The allegations prompted an angry response by the Polish Foreign Ministry.
“It’s a rare example of linguistic aggression and disrespect for Polish history, which is used at the time when certain tangential points have emerged in Polish-Jewish dialogue,” said spokesman Pawel Dobrowolski.
Nevertheless, Szypowski said he would encourage members of PUWN to back the federal suit, which can become a class-action on behalf of tens of thousands of claimants, Jewish and non-Jewish, Urbach said.
“We support the claim filed by the Polish citizens of Jewish origin,” Szypowski told the Warsaw Business Journal last month.
Janusz Lewandowski, deputy chairman of the Treasury, criticized the PUWN for supporting Urbach and warned that the lawsuit could trigger a backlash.
“Such statements like the one made by Szypowski might only make the entire process more difficult,” Lewandowski told the Central Europe Business Journal. “It might do this as much as the Brooklyn claim to delay reprivatization [restitution] because it will set public opinion and the [government] deputies against it.”
The dramatic legal strategy in the federal lawsuit filed by Urbach and lawyer Ed Klein —both have been involved in the Swiss bank and German slave labor Holocaust restitution cases — is designed to allow the case to go forward against Poland.
For instance, U.S law generally bars individuals from suing a sovereign government. But the Brooklyn suit argues that Poland has been acting as a commercial real estate developer and not a sovereign nation with regards to the confiscated properties, which include homes and businesses seized by the Nazis, then nationalized by Poland after the war.
The 11 plaintiffs include Saul Klausner, Chana Lewkowicz and Goldie Knobel of Brooklyn; Bella Jungewirth of New York; Judah Weller of Queens; and Theo Garb of Long Island.
“Whatever they give me, I feel this gives a voice to my mother and father who are not here,” said Knobel, a retired Crown Heights teacher whose family owned spas in the small Polish town of Dukla before the Nazis forced them to leave in 1939, in an interview.
Weller of Far Rockaway, whose father owned a home, factory and optical shop in Kaluszyn, said he is in this legal fight for the duration. “We waited this long,” he said.
He called it “unfair” if the Poland bill restricts American claims. “My father fought his whole life for what was coming to him, and he wasn’t successful because of the situation in Poland,” Weller told The Jewish Week, referring to the decades under Communist rule when property records were inaccessible and claims were being rejected.
Meanwhile, Urbach said he will ask the European Union to hold fact-finding hearings in the fall on property restitution in Poland. He said the hearings would be similar to those held in the U.S. Senate last year about German labor camps.
U.S. government sources told The Jewish Week the new developments are being watched closely because of the tremendous repercussions they could have for the Polish economy. The State Department and Undersecretary of the Treasury Stuart Eizenstat, America’s leading official on Holocaust property restitution, declined to comment on the draft plan.

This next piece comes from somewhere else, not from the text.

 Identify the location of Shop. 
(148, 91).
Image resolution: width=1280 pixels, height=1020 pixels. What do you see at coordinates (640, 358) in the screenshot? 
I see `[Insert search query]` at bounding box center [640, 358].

Eizenstat said in March that he anticipated a draft, and was assured on several occasions by the Polish government “that it will permit Polish Americans to file claims for property they or their families owned.”

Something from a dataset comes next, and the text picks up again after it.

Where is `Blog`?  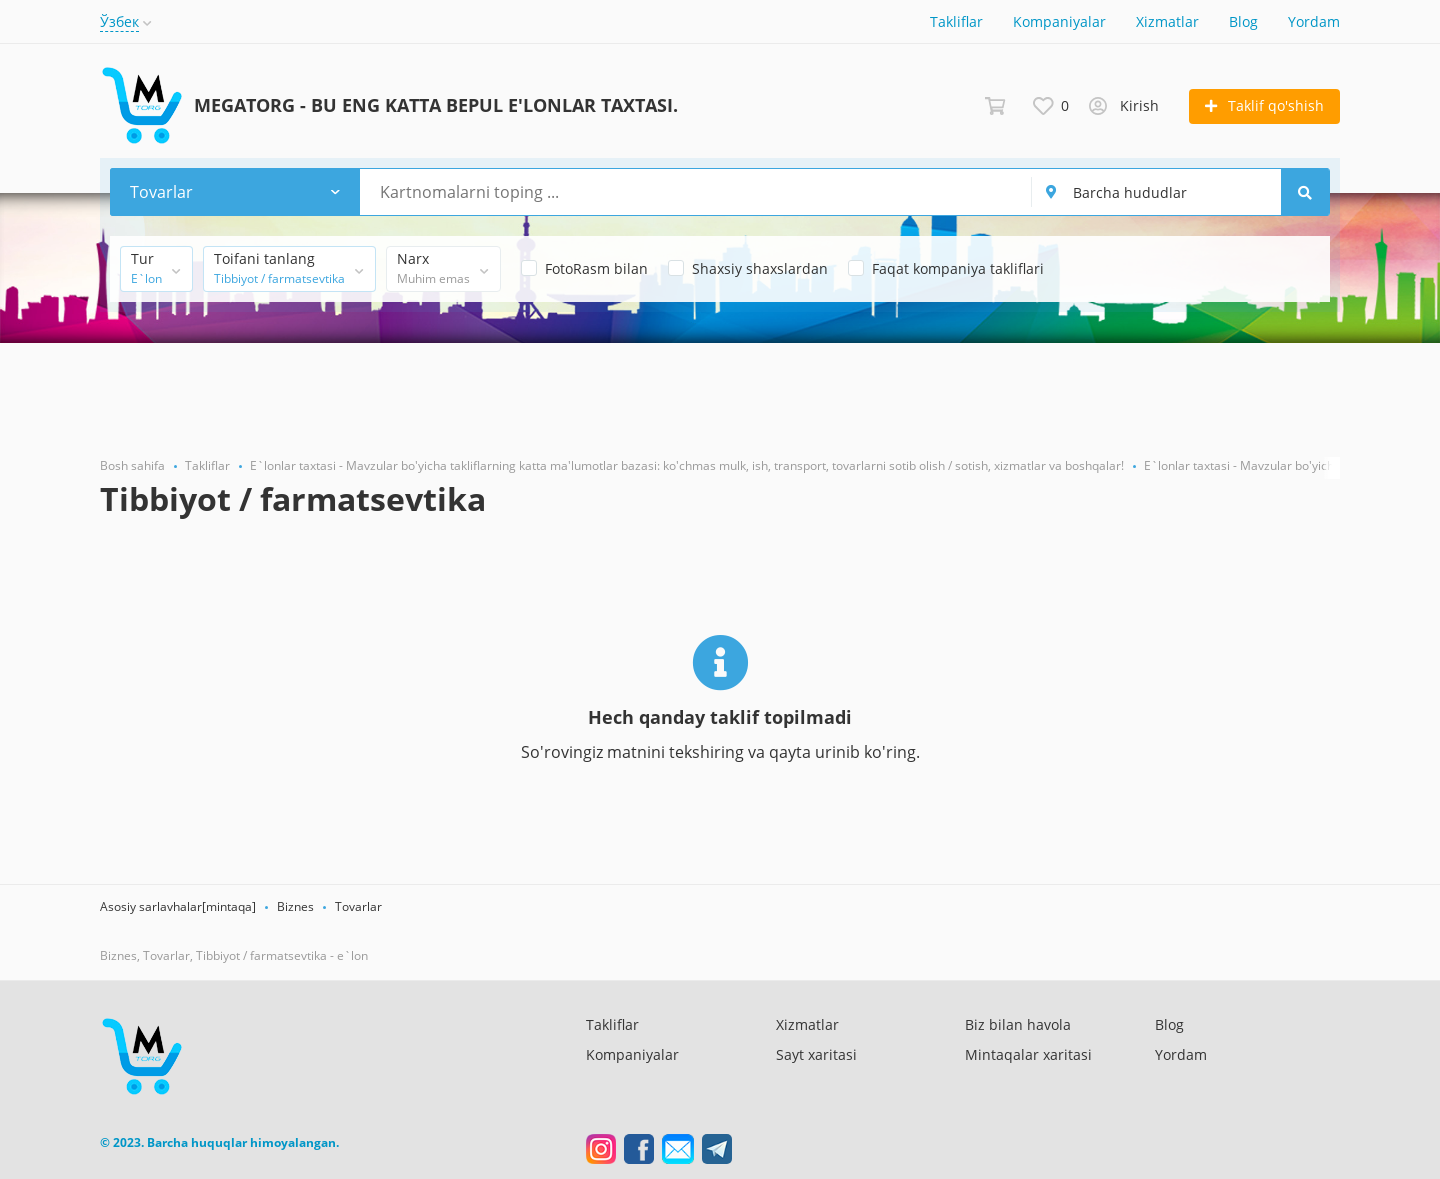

Some Poles fear that the lawsuit and draft bill will damage Polish-Jewish relations.
“It is realistic that anti-Semitic circles will become more active in Poland,” warned the Warsaw Voice newspaper.
Urbach said he has been contacted by a number of Holocaust survivor organizations since filing the lawsuit, “particularly the Breslau organization in Israel.”
Coincidentally, Poland in December is to host an international conference on the restitution of Jewish communal property.